The charcoal vessel drawings pinned to the studio wall echo memories of petroglyphs and potsherds.

But these sketches represent organic forms inspired by 2-liter soda bottles.
Ceramist Jami Porter Lara began sculpting the shapes in clay when a trip to the borderlands between Arizona and Mexico changed her life.
After careers in both software design and consumer advocacy, Lara decided to study art at the University of New Mexico at 40. She traveled to northern Mexico and the Coronado National Forest of southern Arizona under UNM’s Art of the American West program to ponder site-specific work.
“We were camped literally a half-mile from the (Mexican) border,” she said. “We were in an area where people were actually passing through.

“It was beautiful. It was mountainous, and there were these giant oak trees and waist-high grasses. I spent a lot time walking around.”
As she hiked the high desert, she discovered artifacts and relics including potsherds, as well as discarded backpacks.
“The main thing I found was 2-liter bottles,” she said. “Sometimes, they were in burlap slings.”
Next the students crossed into Mata Ortiz, Chihuahua, where they watched as the potters demonstrated making their famous coiled pieces. The Mata Ortiz pottery was inspired by the artifacts of Casas Grandes and Mimbres designs.
One of the artists displayed a map of North America without national boundaries.
“It was this moment when I thought this is an area of thousands of years of cultural continuity,” Lara said. “The plastic bottle is basically the same as the pottery sherds; it’s a cultural artifact.”

When she returned home, she began experimenting with clay vessels, using the soda bottle as a template.
“I actually created a Border Patrol truck patrolling around the center,” she said. “I made a spiral shape for the Chaco Canyon going around it. That was the moment when I realized I was creating a contemporary artifact.”
Today Lara pit-fires clay she gathers off the Magdalena Highway south of Socorro. She uses the coil method familiar to any fan of pueblo pottery. A reduction firing blocks the oxygen, turning the surface black.
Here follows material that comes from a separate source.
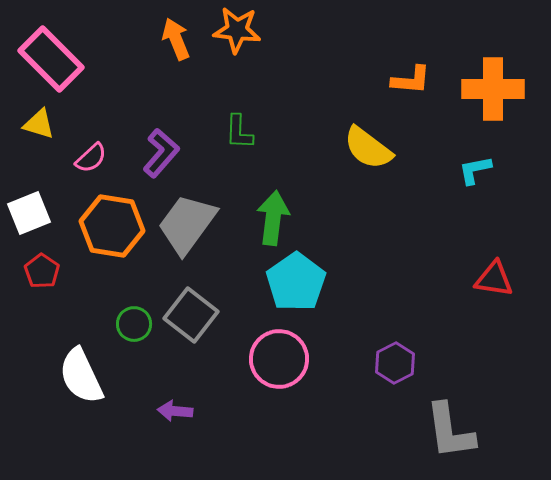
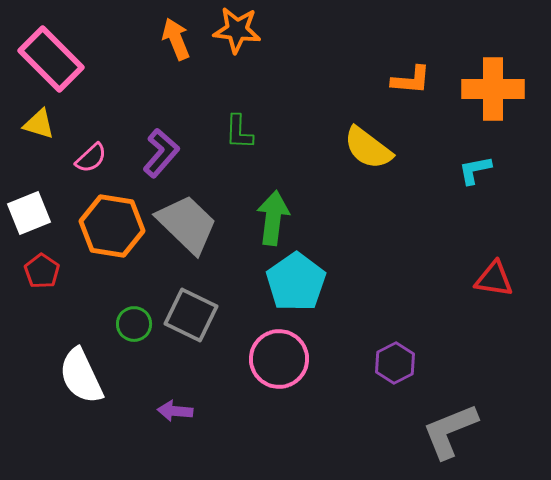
gray trapezoid: rotated 98 degrees clockwise
gray square: rotated 12 degrees counterclockwise
gray L-shape: rotated 76 degrees clockwise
Lara refined her technique after studying with UNM pueblo pottery teacher Clarence Cruz,creating a mold for the lobed base of the bottle.

The artist burnishes her pieces to a glassy finish with a polishing stone. Although it once took her two days to shine a 20-inch piece into gloss, she has since learned to do it in “three-quarters of a day” while she listens to music.
“One time I burnished on a car trip all the way to Big Bend,” she said.
“What I really like about this process is that people are really drawn to the surface,” she said.
“There is a statement here about the border. It’s about connecting myself with the long lineage of people who have passed through. It’s also a statement about the permeability of all borders.”

The plastic soda bottle is the most iconic vessel of our time, she said.
“Even in the plastic bottle we can see something evolved from nature that breaks down in the environment and that breaks down in our bodies and is changing us as a species. Everything we make is a microcosm of our values. So it’s very interesting to me to confront the plastic bottle, which we think is profane.”
She acknowledged the irony of creating objects in a world with too many of them.
“It’s something I’m constantly grappling with,” Lara said. “It’s not a recycling awareness campaign. My focus on this is not that plastic is bad.”
Her work appeared on the Albuquerque Museum’s 2015 open studio tour, curator Andrew Connors said.”The first time we showed her work in the museum, she was selected by the public as an artist they wanted to see more of,” he said.
“I love the fact that she uses the most old-fashioned handmade pottery tradition and yet she creates objects that look absolutely high-tech,” he continued. “They look like they’re made of glass or plastic. Her finish is exquisite.”
Lara’s work is on exhibition at Peters Projects in Santa Fe through Nov. 4. She recently completed a show at the National Museum of Women in the Arts in Washington, D.C.